The task.
The listing below contains a span that opens with the line containing "Региональная сеть профессиональных" and closes with the line containing "مطالب پیشنهادی". Return that span exactly.

····················

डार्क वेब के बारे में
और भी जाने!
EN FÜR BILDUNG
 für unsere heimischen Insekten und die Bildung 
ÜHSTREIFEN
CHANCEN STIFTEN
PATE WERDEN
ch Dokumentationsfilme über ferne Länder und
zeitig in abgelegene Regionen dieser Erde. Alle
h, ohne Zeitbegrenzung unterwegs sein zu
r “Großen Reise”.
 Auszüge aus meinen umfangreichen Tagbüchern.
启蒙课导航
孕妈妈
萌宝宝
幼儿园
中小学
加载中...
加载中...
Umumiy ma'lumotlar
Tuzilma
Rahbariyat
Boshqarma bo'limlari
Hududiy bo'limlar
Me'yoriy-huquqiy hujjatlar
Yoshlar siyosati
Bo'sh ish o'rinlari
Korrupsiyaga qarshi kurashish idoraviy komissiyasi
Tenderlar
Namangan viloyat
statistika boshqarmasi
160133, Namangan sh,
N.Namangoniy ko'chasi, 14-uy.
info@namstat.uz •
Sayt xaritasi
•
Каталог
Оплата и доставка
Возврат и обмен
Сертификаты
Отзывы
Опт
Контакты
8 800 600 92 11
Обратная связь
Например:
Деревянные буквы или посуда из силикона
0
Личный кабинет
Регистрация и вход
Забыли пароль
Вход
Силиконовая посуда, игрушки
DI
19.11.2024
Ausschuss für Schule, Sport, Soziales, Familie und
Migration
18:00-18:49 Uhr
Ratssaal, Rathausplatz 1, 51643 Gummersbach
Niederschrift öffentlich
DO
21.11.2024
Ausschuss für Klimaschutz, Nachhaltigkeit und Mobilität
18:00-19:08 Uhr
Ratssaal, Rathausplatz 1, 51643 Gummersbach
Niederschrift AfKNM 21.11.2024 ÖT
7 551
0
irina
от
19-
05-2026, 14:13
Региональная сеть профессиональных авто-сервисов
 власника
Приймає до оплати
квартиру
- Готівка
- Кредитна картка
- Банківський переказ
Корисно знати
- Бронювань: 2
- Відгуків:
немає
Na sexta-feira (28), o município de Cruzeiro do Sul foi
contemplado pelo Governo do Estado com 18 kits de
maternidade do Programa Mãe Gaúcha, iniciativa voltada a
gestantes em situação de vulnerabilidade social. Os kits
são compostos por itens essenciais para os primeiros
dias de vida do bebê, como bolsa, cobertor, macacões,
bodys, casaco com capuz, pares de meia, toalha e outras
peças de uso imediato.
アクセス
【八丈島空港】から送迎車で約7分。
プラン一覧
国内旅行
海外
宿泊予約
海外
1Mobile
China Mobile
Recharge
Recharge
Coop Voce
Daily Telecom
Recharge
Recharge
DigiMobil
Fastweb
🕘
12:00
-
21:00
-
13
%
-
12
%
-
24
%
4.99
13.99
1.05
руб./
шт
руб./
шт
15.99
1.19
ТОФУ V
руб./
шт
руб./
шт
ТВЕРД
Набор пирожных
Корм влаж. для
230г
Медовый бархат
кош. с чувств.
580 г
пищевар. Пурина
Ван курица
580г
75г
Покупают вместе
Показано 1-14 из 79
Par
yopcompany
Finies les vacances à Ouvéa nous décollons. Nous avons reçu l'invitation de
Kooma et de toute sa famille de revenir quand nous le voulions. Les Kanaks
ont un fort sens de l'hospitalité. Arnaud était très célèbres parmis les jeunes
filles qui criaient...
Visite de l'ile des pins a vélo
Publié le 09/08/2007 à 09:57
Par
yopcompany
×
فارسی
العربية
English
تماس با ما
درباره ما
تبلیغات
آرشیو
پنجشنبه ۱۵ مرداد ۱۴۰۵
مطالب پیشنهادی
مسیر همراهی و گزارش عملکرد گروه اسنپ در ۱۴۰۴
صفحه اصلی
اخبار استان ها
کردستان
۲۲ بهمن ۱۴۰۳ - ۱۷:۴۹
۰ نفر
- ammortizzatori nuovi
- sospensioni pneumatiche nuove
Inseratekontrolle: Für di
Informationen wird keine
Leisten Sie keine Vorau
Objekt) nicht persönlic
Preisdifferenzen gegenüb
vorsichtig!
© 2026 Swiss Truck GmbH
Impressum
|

····················

Exercise response.
Региональная сеть профессиональных авто-сервисов
 власника
Приймає до оплати
квартиру
- Готівка
- Кредитна картка
- Банківський переказ
Корисно знати
- Бронювань: 2
- Відгуків:
немає
Na sexta-feira (28), o município de Cruzeiro do Sul foi
contemplado pelo Governo do Estado com 18 kits de
maternidade do Programa Mãe Gaúcha, iniciativa voltada a
gestantes em situação de vulnerabilidade social. Os kits
são compostos por itens essenciais para os primeiros
dias de vida do bebê, como bolsa, cobertor, macacões,
bodys, casaco com capuz, pares de meia, toalha e outras
peças de uso imediato.
アクセス
【八丈島空港】から送迎車で約7分。
プラン一覧
国内旅行
海外
宿泊予約
海外
1Mobile
China Mobile
Recharge
Recharge
Coop Voce
Daily Telecom
Recharge
Recharge
DigiMobil
Fastweb
🕘
12:00
-
21:00
-
13
%
-
12
%
-
24
%
4.99
13.99
1.05
руб./
шт
руб./
шт
15.99
1.19
ТОФУ V
руб./
шт
руб./
шт
ТВЕРД
Набор пирожных
Корм влаж. для
230г
Медовый бархат
кош. с чувств.
580 г
пищевар. Пурина
Ван курица
580г
75г
Покупают вместе
Показано 1-14 из 79
Par
yopcompany
Finies les vacances à Ouvéa nous décollons. Nous avons reçu l'invitation de
Kooma et de toute sa famille de revenir quand nous le voulions. Les Kanaks
ont un fort sens de l'hospitalité. Arnaud était très célèbres parmis les jeunes
filles qui criaient...
Visite de l'ile des pins a vélo
Publié le 09/08/2007 à 09:57
Par
yopcompany
×
فارسی
العربية
English
تماس با ما
درباره ما
تبلیغات
آرشیو
پنجشنبه ۱۵ مرداد ۱۴۰۵
مطالب پیشنهادی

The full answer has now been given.